最後に、飛行機が安全に運航できるよう、貨物全体の重量を計量し、その結果を貨物や手荷物、燃料などの搭載量を決める部署へ報告します。
貨物の重量は、運航する飛行機の重心位置や制限重量に大きく関係するため、細心の注意を払い、正確に計量して報告します。
グランドハンドリングスタッフ
飛行機が着陸し、駐機場に近づくと、飛行機が駐機場の定められた位置に停止できるよう、運航乗務員に合図を送り、誘導します。マーシャリングと呼ばれるこの作業は、視界の狭いコックピットの運航乗務員に代わり、地上に障害物がないか、別の飛行機と接触しないかなど大きな飛行機を安全かつ正確に動かすため、非常に重要です。運航乗務員に正確に合図が伝わるよう、堂々とした動作が求められます。
飛行機が完全に停止すると、ボーディングブリッジを飛行機に装着します。その際は、飛行機とボーディングブリッジの床に段差やすき間ができないよう、慎重に装着します。
飛行機の種類によって、板を渡して段差を埋めるなど、お客さまがつまずいたりすることのないよう細心の注意を払います。
到着後は、貨物の取り降ろしと次の便のための積み込みを行います。このとき、搭載計画に基づいて作成した書類に従って、慎重に貨物の積み降ろしを行う必要があります。
貨物室内の貨物の位置によって、飛行機が前後のバランスを崩してしまうのを防ぐためです。作業責任者は、計画どおりに作業が進んでいることにたえず目を光らせています。
このように、飛行機が地上にある間も、お客さまや飛行機の安全のため、多くのスタッフが日夜懸命に努力を重ねています。
グランドサービススタッフ
お客さまに安心してご利用いただくため、チェックインカウンターではご搭乗手続きの際は、お座席やご搭乗口などを正確にご案内するよう心がけています。

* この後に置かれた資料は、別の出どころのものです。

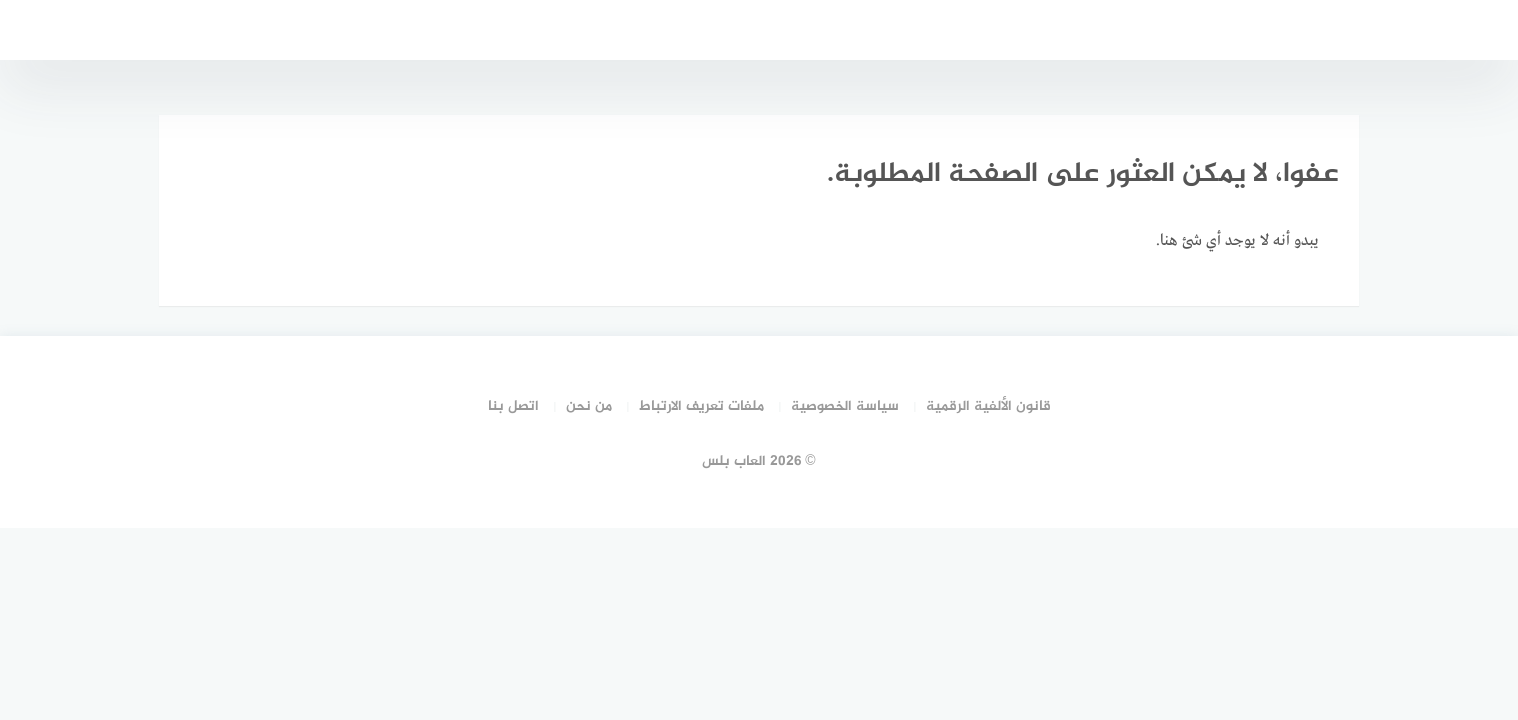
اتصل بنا (513, 406)
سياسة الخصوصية (845, 406)
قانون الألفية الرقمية (988, 406)
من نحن (589, 406)
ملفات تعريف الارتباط (701, 406)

また、お手荷物をおあずかりする際は、安全のため、貨物室におあずかりできない物品が含まれていないかなどをお尋ねし、お客さまにご協力いただいています。
搭乗口では、お乗りいただく全てのお客さまが搭乗されたかどうか、自動改札機の通過状況によって確認しています。
出発時刻までに搭乗口にお見えにならないお客さまがいらっしゃった場合には、機内でのお呼び出しなどを行います。
万一、どうしてもお客さまがいらっしゃらない場合は、安全のため、おあずかりした手荷物を取り降ろさせていただいてから、飛行機は出発します。